Uma tendência apontada pelo Gartner é o crescimento do uso de código aberto nos programas corporativos. De acordo com a consultoria, em 2012, 80% de todos os programas comerciais vão incluir elementos de código aberto. Muitas dessas plataformas são maduras e estáveis e os fornecedores passam a encarar o padrão aberto como alternativa para baixarem seus custos e
aumentarem a possibilidade de entrega de retorno sobre o investimento.

Do ponto de vista de mercado, o movimento de fusões e aquisições entre empresas de software continua. A característica do setor no Brasil, de ser bastante pulverizado, estimula a onda de fusões. “Somente a Softex, uma das associações de empresas de software, concentra 8 mil companhias. É comum que elas se unam para ganhar mercado, aumentar o portfólio e tornar-se mais competitivas”, diz Ione de Almeida Coco, vice-presidente do programa executivo do Gartner para a América Latina.

O efeito colateral da onda de fusões é sentido no desempenho do pós-venda, o que tem levado muitos clientes de algumas grandes empresas de software a reavaliarem seus sistemas e, em alguns casos, optarem pela troca. “Percebemos que no movimento de fusão algumas companhias não souberam como informar e amparar o cliente, que se sentiu literalmente órfão quando precisou de assistência ou de negociar atualizações”, diz Ione.

Do lado do fornecedor, a executiva chama a atenção para a necessidade de fazer gestão de mudança no pós-venda de empresas recém-adquiridas com foco na percepção do cliente.

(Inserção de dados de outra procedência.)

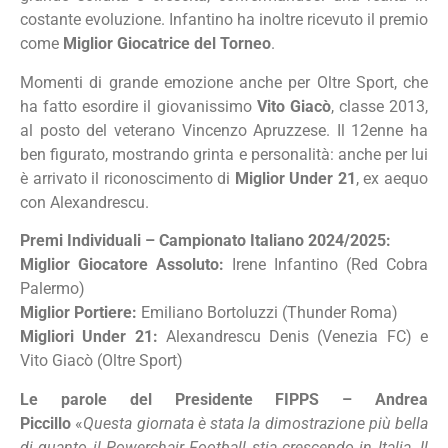
costante evoluzione. Infantino ha inoltre ricevuto il premio
come
Miglior Giocatrice del Torneo
.
Momenti di grande emozione anche per Oltre Sport, che
ha fatto esordire il giovanissimo
Vito Giacò
, classe 2013,
al posto del veterano Vincenzo Apruzzese. Il 12enne ha
ben figurato, mostrando grinta e personalità: anche per lui
è arrivato il riconoscimento di
Miglior Under 21
, ex aequo
con Alexandrescu.
Premi Individuali – Campionato Italiano 2024/2025:
Miglior Giocatore Assoluto:
Irene Infantino (Red Cobra
Palermo)
Miglior Portiere:
Emiliano Bortoluzzi (Thunder Roma)
Migliori Under 21:
Alexandrescu Denis (Venezia FC) e
Vito Giacò (Oltre Sport)
Le parole del Presidente FIPPS – Andrea
Piccillo
«
Questa giornata è stata la dimostrazione più bella
di quanto il Powerchair Football stia crescendo in Italia. Il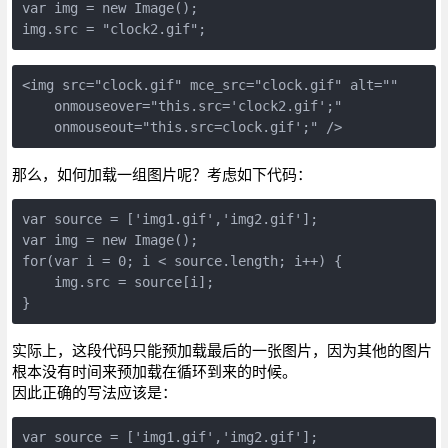
var img = new Image();   

img.src = "clock2.gif";
<img src="clock.gif" mce_src="clock.gif" alt="" 

    onmouseover="this.src='clock2.gif';"   

    onmouseout="this.src=clock.gif';" />
那么，如何加载一组图片呢？考虑如下代码：
var source = ['img1.gif','img2.gif'];   

var img = new Image();   

for(var i = 0; i < source.length; i++) {  

    img.src = source[i];  

}
实际上，这段代码只能预加载最后的一张图片，因为其他的图片
根本没有时间来预加载在循环到来的时候。
因此正确的写法应该是：
var source = ['img1.gif','img2.gif'];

E para o CIO uma alternativa é ser proativo e chamar a nova empresa para saber se ele pode continuar contando com o atendimento que vinha recebendo anteriormente. Essa atitude pode fazer com que a empresa passe a receber atenção especial, mesmo que o departamento de pós-venda do fornecedor ainda não esteja consolidado.

Dicas de Compra

  1. Não se restrinja ao nome do programa na hora de fechar o contrato. Detalhe quais funções o software deve cumprir. Assim, se ocorrer o desmembramento de aplicativos em novas versões e a mudança de nome de parte do produto – o que não é incomum —, o contrato evitará que se tenha de pagar duas vezes pelo mesmo aplicativo. Inclua uma cláusula que lhe permita desistir de licenças ociosas sem custo por isso.
  2. Muitos fornecedores cobram para desativar licenças, e as empresas só descobrem isso quando já é tarde.
  3. Pesquise a saúde financeira do fornecedor e verifique se há informações sobre possíveis fusões. No mercado de software, o movimento de aquisições é intenso. Se houver risco, coloque em contrato o compromisso de a companhia arcar com a manutenção dos sistemas, mesmo que mude de mãos e de CNPJ.